Empowering women farmers in Antalya


For 20 years, Habibe Akıncı has been raising tomatoes, eggplants and peppers on her family’s farm in Antalya province on the Mediterranean coast of Turkey. Though experienced farmers, Akıncı and her husband didn’t know that the chemicals and pesticides they were using were harmful to humans, animals and the environment – not to mention to their bottom line.

"Previously, we were looking to our neighbors’ fields and asking which pesticides or fertilizers they use. [But] in terms of agricultural business management, using chemicals was also increasing our production costs,” she explains.

But this has all changed. Akıncı recently joined 139 other women farmers and 30 female agriculture experts for trainings backed by the MDG-Fund on plant protection, use of pesticides and agricultural business management. The project is part of a broader effort, by the MDG-Fund working with the Turkish government, to bring more women into the country’s labor force and to boost incomes.

“With these trainings, I have learnt which pesticide to use against which threats and how much we should use,” says Akıncı. “Most importantly, we learnt that there should be a time gap between the last pesticide usage and the harvest, to produce pesticide residue-free vegetables. We are trying to decrease the amount of chemicals we use…instead, we started using cultural measures, biological and physical methods, and we are trying stronger seed types. By focusing on solarization, we were able to prevent different type of pests without using any chemicals.”
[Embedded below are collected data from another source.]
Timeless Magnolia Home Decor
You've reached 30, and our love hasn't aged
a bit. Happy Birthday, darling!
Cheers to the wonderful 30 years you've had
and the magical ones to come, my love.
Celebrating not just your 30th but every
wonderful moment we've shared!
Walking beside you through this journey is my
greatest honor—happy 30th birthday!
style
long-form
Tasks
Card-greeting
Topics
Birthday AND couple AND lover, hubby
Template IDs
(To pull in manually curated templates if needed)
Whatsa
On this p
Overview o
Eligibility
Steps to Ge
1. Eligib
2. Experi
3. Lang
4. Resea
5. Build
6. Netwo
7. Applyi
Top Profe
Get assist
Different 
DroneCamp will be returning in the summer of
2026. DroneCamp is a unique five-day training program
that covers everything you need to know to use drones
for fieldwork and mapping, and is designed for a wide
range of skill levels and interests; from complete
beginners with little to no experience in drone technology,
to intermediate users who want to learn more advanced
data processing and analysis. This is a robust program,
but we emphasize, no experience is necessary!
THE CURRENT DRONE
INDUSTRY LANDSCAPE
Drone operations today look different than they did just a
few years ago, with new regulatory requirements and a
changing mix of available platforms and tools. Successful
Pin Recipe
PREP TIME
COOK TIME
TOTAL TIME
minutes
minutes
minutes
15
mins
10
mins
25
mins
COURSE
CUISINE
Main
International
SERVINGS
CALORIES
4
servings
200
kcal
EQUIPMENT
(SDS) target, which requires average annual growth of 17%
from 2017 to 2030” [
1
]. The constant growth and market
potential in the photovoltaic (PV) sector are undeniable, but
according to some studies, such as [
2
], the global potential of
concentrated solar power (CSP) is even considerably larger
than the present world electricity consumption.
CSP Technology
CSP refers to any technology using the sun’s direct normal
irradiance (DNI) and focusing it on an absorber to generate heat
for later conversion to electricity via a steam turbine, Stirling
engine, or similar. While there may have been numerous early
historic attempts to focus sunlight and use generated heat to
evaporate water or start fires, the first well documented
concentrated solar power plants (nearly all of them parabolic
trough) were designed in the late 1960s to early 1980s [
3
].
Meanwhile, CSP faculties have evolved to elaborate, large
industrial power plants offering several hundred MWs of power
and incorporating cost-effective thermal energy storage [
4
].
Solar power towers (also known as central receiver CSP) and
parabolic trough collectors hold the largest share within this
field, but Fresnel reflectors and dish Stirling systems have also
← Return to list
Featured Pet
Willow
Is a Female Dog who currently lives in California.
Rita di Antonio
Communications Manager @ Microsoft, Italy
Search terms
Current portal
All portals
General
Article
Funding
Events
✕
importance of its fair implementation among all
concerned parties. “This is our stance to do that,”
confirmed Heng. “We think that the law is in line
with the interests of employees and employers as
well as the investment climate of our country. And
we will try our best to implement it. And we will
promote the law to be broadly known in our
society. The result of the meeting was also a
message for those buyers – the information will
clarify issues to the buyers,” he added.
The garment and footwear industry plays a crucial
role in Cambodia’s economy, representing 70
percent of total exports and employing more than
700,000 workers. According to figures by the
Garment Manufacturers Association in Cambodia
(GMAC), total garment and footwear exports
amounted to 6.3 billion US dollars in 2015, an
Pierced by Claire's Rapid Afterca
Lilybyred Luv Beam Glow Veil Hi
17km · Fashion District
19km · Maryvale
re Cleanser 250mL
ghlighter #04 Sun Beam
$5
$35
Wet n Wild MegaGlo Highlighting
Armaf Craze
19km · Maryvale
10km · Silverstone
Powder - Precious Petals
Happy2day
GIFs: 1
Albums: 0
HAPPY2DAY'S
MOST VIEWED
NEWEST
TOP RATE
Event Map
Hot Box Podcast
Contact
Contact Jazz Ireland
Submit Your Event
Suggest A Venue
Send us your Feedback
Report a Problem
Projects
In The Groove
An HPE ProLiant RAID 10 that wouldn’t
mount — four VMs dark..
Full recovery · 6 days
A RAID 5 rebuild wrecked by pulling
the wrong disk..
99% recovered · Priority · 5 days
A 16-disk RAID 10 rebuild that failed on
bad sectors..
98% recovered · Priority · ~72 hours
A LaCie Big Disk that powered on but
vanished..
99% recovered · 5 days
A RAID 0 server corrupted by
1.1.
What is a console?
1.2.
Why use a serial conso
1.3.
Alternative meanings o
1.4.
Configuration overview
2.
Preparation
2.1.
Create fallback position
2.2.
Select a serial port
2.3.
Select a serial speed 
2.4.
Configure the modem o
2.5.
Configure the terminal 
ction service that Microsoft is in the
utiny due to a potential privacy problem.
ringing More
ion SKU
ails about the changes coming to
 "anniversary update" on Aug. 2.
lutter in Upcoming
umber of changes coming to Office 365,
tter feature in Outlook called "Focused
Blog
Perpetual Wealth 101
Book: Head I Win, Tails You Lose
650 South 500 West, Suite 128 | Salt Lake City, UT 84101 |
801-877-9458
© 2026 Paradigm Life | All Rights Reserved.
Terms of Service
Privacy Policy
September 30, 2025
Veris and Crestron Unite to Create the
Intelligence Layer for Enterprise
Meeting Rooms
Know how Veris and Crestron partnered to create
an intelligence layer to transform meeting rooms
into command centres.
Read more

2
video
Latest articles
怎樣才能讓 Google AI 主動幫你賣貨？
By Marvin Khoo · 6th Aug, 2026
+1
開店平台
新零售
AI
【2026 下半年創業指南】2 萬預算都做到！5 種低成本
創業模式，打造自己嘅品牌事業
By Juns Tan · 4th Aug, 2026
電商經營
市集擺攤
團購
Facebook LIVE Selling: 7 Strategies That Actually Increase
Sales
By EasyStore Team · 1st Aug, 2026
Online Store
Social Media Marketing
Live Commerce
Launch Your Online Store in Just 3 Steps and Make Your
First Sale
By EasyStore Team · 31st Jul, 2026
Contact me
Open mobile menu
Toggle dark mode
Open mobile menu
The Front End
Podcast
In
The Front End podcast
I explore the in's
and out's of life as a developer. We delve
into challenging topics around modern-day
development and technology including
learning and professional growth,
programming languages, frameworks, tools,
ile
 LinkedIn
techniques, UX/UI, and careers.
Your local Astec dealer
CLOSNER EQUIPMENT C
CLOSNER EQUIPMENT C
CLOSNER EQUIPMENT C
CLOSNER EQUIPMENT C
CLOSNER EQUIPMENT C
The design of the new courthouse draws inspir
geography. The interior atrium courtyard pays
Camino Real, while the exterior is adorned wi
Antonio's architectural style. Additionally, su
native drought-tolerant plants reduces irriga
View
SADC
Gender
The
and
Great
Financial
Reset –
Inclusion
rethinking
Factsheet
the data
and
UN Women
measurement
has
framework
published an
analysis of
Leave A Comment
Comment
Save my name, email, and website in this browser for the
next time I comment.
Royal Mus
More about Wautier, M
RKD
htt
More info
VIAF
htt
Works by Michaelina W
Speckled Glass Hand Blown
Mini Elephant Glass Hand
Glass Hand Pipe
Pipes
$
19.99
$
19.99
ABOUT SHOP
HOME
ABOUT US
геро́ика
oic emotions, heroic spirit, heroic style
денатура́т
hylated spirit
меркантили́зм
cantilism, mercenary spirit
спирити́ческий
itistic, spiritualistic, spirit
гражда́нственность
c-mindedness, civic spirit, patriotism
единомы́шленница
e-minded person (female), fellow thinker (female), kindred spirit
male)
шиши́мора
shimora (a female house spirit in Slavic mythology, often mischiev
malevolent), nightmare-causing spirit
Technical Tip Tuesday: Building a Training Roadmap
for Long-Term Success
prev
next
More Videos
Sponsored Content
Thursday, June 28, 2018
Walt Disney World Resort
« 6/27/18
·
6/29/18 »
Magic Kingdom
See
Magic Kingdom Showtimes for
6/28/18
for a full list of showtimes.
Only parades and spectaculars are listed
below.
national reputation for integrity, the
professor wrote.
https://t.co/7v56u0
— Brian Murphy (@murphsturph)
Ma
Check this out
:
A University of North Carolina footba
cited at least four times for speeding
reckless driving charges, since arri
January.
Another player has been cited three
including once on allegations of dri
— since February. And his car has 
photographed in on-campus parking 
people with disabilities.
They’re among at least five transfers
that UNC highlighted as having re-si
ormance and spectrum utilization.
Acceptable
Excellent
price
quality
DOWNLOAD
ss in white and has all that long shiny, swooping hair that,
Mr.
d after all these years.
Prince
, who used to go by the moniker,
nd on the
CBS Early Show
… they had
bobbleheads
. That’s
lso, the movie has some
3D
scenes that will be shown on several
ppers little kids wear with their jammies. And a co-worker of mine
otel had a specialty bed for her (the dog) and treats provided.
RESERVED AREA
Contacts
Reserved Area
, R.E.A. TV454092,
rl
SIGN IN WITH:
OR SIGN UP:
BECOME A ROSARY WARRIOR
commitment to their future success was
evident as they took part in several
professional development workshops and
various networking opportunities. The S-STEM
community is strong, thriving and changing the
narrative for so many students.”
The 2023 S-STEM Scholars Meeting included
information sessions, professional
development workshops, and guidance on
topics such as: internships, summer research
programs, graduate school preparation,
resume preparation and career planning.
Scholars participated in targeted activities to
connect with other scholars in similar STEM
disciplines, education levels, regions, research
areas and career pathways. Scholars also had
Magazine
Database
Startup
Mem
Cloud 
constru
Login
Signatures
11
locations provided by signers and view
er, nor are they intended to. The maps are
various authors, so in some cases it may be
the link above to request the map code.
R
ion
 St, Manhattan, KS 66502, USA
Akıncı says the skills she has learned have earned her the trust of consumers. As her products will be free of pesticide residue, she will be able to sell them more easily to a different profile of customers.
The trainings, carried out with the Antalya Provincial Food, Agriculture and Livestock Directorate, are part of a joint UN programme to reduce poverty in Turkey by improving work opportunities for women and young people.

Youth unemployment in Turkey is nearly 20%, twice the national average. Among youth, half as many women as men are employed. The joint programme, a collaboration between the Turkish national employment agency and four UN agencies (ILO, IOM, FAO and UNDP), also focuses on vulnerable migrant populations, which are largely concentrated in the Antalya region, a top tourism destination.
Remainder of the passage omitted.